Dutch appeals court upholds fine for Orthodox Jewish rabbi who refused to carry a national identity card

The Netherlands, Belgium (see post below)--weren't these countries opposed to the Nazis? Here they are 70 years later, increasingly adopting the Nazis' policies. The times they are a'changin', as reported by Associated Press and Kobi Nahshoni of Ynet News, February 28, 2013:

A Dutch appeals court has upheld a €60 ($90) fine against an Orthodox Jew who refused to show police an identity card, citing religious reasons.

The Hague Appeals Court ruled that a law which makes it mandatory for all people older than 14 to carry ID cards and show them to police upon request does not have a religious exemption.

The man, whose name was not released due to privacy laws, had argued it was against his religious beliefs to carry anything but his clothing on the Jewish Sabbath.

The ruling didn't say why police approached the man.

The law was introduced in 2005 amid a wave of anti-immigrant and anti-Muslim sentiment.
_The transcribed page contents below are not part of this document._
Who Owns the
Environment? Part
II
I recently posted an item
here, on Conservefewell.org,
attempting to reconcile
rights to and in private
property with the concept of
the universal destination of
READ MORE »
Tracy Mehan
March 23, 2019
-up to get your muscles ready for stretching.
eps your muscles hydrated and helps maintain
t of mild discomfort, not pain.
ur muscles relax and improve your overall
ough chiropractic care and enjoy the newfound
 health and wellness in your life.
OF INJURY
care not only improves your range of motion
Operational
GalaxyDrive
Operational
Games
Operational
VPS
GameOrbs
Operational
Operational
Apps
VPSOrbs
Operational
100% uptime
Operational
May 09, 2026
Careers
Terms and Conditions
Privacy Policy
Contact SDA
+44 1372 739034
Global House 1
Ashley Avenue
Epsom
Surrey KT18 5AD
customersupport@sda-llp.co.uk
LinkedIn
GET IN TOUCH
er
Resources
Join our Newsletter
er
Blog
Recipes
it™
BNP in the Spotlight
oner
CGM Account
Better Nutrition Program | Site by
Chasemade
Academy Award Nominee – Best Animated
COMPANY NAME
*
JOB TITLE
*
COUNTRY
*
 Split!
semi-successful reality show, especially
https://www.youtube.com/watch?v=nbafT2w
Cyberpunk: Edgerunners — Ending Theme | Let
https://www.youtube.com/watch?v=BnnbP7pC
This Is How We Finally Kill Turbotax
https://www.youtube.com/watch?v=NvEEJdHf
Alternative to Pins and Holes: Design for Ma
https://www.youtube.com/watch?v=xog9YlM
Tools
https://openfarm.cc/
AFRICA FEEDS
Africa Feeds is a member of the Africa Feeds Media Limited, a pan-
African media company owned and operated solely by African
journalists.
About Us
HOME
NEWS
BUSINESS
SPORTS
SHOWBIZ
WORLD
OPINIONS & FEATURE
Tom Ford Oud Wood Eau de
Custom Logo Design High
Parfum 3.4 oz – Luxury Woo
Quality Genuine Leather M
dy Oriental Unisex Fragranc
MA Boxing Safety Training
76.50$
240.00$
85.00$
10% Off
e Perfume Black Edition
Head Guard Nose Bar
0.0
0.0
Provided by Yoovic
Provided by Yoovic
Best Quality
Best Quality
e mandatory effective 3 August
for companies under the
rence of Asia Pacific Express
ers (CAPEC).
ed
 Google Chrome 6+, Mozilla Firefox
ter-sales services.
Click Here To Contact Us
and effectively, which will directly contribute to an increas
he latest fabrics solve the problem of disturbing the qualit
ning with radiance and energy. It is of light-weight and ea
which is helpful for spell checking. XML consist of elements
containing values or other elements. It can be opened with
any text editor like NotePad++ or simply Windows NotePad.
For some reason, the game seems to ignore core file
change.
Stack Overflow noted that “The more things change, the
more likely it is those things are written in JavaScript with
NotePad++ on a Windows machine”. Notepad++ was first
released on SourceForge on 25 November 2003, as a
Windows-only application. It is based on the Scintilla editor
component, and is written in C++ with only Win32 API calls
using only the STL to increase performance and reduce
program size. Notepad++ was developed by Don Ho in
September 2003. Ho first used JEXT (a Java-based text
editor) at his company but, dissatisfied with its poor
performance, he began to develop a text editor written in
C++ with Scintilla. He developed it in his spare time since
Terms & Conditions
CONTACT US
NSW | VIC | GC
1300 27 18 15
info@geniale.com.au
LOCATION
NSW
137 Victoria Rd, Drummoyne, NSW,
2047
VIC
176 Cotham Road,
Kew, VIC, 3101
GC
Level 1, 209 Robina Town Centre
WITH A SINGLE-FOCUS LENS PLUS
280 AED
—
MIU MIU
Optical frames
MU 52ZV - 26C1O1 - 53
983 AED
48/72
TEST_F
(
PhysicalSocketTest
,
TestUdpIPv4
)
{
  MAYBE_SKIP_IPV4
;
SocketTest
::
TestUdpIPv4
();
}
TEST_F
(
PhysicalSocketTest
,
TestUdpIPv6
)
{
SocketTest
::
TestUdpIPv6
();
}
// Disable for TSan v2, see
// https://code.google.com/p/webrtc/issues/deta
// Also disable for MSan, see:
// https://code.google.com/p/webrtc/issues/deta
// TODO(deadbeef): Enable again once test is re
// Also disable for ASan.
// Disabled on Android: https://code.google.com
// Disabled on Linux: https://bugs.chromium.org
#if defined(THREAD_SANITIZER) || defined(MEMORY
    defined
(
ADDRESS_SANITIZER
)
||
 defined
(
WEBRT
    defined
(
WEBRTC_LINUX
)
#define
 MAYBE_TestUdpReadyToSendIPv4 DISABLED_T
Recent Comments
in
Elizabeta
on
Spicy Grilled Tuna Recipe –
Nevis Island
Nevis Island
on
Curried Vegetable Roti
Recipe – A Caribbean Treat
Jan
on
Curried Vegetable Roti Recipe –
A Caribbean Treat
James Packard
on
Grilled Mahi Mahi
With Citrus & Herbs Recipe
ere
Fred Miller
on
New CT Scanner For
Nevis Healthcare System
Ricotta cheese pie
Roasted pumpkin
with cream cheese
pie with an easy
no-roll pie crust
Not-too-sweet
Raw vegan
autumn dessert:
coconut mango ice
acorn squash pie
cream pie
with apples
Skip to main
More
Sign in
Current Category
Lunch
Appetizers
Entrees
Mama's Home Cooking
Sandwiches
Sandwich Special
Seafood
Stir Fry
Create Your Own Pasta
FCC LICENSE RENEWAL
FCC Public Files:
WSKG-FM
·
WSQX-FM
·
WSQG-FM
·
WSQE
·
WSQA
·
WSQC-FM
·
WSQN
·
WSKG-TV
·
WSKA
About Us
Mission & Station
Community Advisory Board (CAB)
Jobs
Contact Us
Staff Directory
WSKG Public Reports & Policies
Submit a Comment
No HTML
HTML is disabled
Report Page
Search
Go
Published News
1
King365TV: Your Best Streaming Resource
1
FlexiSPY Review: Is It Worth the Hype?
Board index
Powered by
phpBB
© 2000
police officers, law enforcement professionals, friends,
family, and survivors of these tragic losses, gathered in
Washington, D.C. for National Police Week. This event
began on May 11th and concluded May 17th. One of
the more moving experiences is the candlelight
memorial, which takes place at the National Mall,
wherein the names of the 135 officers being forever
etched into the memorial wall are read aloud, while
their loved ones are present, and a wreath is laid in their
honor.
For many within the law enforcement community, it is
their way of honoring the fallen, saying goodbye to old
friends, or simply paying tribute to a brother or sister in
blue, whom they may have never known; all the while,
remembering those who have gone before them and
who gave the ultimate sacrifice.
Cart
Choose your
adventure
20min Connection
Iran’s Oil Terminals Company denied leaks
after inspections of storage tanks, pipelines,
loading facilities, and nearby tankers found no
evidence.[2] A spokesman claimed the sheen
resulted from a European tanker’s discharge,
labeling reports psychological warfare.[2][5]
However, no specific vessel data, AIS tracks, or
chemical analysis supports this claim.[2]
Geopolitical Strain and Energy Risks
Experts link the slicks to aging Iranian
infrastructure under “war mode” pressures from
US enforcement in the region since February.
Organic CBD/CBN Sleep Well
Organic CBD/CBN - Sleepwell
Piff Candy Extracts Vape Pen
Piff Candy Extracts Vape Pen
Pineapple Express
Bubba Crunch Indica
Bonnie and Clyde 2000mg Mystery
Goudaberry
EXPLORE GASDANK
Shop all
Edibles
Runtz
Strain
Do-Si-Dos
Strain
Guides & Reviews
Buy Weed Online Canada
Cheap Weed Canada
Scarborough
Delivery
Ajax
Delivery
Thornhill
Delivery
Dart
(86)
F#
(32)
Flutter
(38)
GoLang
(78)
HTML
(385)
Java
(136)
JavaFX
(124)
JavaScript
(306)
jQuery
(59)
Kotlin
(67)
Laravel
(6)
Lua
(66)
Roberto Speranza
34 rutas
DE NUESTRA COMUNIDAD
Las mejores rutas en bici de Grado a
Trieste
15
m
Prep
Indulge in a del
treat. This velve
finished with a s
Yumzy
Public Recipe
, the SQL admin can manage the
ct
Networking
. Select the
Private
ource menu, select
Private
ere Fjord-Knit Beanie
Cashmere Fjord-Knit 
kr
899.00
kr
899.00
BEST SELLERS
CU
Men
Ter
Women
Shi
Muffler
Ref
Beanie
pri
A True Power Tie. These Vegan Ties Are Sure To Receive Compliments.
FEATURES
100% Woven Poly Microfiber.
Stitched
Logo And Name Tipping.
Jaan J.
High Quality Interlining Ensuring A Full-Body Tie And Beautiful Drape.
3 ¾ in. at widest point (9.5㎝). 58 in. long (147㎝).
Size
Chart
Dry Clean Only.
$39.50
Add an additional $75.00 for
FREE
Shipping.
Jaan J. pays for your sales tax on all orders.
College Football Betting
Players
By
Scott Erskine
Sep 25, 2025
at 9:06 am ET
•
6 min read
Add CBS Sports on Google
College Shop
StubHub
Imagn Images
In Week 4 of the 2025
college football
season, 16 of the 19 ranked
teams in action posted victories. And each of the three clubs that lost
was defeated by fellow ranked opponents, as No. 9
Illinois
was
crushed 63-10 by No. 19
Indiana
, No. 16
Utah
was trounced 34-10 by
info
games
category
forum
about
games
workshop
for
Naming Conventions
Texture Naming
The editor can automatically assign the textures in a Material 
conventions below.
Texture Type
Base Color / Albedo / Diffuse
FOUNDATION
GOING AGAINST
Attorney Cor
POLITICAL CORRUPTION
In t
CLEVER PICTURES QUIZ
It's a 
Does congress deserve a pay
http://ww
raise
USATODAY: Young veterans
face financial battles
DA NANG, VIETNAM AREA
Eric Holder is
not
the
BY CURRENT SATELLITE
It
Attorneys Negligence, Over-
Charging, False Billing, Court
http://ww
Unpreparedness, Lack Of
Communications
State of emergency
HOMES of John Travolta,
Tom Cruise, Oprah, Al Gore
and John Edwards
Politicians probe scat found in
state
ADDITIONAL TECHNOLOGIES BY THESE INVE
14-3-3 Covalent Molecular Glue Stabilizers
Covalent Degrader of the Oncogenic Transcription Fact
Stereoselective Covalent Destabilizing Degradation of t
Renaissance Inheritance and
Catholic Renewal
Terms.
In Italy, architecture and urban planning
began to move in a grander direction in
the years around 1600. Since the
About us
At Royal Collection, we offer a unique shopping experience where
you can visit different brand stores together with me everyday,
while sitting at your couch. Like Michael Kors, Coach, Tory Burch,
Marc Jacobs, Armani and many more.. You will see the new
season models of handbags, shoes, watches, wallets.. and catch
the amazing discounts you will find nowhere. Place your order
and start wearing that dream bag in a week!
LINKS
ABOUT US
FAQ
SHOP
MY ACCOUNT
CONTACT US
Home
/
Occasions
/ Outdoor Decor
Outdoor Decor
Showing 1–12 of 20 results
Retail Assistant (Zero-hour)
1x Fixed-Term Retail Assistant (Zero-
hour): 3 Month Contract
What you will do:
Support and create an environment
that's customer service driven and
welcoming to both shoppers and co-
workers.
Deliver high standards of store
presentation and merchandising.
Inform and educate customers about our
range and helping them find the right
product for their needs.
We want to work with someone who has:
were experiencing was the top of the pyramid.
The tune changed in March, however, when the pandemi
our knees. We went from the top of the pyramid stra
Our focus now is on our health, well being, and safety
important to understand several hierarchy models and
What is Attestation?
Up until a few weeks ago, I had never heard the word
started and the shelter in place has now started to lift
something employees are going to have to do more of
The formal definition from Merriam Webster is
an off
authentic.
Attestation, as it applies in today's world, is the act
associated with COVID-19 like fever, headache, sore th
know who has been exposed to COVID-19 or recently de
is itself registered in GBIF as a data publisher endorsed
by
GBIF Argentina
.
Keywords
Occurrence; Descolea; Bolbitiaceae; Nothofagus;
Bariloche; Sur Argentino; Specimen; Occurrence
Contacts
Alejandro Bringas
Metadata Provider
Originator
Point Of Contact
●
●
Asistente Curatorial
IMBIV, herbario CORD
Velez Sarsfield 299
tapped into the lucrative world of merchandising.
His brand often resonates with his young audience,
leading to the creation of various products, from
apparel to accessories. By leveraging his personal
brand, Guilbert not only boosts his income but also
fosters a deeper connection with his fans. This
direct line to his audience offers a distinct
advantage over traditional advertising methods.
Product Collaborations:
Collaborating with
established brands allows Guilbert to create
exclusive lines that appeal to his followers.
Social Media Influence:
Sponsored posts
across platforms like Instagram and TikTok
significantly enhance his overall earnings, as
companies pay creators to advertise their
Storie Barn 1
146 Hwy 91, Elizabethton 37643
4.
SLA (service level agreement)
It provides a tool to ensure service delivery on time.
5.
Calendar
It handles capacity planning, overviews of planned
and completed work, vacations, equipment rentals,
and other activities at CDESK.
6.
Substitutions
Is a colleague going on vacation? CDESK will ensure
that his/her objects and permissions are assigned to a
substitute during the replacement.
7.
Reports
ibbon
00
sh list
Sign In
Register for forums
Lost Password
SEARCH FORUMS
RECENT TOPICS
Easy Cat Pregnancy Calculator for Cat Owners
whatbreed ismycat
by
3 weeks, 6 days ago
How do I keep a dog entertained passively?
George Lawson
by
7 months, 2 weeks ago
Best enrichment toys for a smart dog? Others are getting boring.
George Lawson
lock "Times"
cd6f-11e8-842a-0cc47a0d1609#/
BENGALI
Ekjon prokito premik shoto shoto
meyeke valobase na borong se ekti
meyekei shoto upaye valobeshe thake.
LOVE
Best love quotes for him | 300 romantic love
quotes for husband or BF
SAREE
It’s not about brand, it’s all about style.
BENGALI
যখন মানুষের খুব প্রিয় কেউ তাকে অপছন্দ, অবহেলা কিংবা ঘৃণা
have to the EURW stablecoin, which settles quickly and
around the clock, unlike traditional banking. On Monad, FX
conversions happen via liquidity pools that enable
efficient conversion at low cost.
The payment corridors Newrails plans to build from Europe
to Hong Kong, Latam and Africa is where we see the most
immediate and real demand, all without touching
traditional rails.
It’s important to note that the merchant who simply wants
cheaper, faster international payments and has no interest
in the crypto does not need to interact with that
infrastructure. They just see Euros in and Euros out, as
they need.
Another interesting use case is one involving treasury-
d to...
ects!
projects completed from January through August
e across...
Carrying ID cards hadn't previously been mandatory in the Netherlands since the Nazi occupation in World War II.

Rabbi Pinchas Goldschmidt, president of the Conference of European Rabbis, said in response that "the problem of carrying an ID card on Shabbat is not new, and even in Nazi Germany religious authorities discussed whether and how should one go out to the public domain with certificates.

"I hope the Jewish community in Holland reaches an agreement with the authorities on this issue," he concluded.